→ **What you will do**
Your output should be the lines of the data that follow, reproduced exactly from the first through the line bearing "пожежі післяжнивних".
____ Records provided
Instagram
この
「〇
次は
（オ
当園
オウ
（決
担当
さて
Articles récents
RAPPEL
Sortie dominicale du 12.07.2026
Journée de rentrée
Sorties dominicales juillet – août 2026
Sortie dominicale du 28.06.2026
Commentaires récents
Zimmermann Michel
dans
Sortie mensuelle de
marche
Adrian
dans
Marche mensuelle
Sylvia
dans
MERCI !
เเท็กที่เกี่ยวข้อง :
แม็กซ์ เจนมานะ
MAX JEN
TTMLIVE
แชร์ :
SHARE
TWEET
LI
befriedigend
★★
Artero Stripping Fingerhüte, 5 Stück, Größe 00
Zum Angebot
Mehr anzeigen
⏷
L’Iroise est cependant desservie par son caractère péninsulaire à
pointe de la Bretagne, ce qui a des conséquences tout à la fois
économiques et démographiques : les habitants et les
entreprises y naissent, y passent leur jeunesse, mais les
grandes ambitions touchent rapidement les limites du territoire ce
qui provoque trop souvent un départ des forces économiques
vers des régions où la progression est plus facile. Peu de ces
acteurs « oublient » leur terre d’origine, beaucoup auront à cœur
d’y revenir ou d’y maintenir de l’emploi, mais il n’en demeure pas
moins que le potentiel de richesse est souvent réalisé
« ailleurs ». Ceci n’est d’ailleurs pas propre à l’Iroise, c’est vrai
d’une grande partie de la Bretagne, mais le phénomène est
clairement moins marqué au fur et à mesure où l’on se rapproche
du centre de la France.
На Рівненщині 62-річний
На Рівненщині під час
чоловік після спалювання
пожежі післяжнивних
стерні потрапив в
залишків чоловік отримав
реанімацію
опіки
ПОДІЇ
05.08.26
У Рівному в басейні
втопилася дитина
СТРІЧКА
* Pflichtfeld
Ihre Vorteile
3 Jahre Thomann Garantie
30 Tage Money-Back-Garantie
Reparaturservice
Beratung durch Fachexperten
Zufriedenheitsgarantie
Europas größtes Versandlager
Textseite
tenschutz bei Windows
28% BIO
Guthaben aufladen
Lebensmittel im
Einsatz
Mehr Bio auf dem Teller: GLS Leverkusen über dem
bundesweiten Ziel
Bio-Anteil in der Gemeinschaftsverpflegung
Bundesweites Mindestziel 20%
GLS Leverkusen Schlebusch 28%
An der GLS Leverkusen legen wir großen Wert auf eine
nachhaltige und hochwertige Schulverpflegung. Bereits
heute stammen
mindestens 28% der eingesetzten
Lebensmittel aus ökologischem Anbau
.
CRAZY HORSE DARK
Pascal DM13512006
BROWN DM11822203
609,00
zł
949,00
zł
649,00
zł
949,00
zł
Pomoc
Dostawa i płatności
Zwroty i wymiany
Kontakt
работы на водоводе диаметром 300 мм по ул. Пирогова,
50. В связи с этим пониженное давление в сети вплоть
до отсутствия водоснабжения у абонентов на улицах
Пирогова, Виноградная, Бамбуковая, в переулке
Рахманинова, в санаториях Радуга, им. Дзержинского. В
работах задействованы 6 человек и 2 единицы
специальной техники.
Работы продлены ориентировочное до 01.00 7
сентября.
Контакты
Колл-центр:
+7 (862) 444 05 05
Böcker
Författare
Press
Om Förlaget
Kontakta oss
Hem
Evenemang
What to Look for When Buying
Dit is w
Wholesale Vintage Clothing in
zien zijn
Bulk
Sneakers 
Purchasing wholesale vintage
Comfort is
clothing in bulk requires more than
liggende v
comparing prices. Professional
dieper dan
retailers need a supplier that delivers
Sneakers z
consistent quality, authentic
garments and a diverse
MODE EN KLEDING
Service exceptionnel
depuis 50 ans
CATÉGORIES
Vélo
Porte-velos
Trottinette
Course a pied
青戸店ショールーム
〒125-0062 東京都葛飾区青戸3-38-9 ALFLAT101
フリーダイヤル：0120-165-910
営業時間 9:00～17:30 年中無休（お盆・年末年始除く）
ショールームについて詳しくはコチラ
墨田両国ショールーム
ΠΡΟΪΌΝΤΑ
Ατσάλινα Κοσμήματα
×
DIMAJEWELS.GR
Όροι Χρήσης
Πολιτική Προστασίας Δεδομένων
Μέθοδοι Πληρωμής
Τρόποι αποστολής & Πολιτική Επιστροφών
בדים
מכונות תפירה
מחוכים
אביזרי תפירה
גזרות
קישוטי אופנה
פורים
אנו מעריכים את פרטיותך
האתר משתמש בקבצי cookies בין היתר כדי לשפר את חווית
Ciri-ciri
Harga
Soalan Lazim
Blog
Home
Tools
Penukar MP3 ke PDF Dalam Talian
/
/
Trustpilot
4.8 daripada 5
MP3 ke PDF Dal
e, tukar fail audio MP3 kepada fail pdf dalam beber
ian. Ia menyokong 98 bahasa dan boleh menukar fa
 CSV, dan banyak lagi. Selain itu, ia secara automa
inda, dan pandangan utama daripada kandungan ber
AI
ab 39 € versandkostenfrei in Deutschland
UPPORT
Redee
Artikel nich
________
→ **Response area**
Instagram
この
「〇
次は
（オ
当園
オウ
（決
担当
さて
Articles récents
RAPPEL
Sortie dominicale du 12.07.2026
Journée de rentrée
Sorties dominicales juillet – août 2026
Sortie dominicale du 28.06.2026
Commentaires récents
Zimmermann Michel
dans
Sortie mensuelle de
marche
Adrian
dans
Marche mensuelle
Sylvia
dans
MERCI !
เเท็กที่เกี่ยวข้อง :
แม็กซ์ เจนมานะ
MAX JEN
TTMLIVE
แชร์ :
SHARE
TWEET
LI
befriedigend
★★
Artero Stripping Fingerhüte, 5 Stück, Größe 00
Zum Angebot
Mehr anzeigen
⏷
L’Iroise est cependant desservie par son caractère péninsulaire à
pointe de la Bretagne, ce qui a des conséquences tout à la fois
économiques et démographiques : les habitants et les
entreprises y naissent, y passent leur jeunesse, mais les
grandes ambitions touchent rapidement les limites du territoire ce
qui provoque trop souvent un départ des forces économiques
vers des régions où la progression est plus facile. Peu de ces
acteurs « oublient » leur terre d’origine, beaucoup auront à cœur
d’y revenir ou d’y maintenir de l’emploi, mais il n’en demeure pas
moins que le potentiel de richesse est souvent réalisé
« ailleurs ». Ceci n’est d’ailleurs pas propre à l’Iroise, c’est vrai
d’une grande partie de la Bretagne, mais le phénomène est
clairement moins marqué au fur et à mesure où l’on se rapproche
du centre de la France.
На Рівненщині 62-річний
На Рівненщині під час
чоловік після спалювання
пожежі післяжнивних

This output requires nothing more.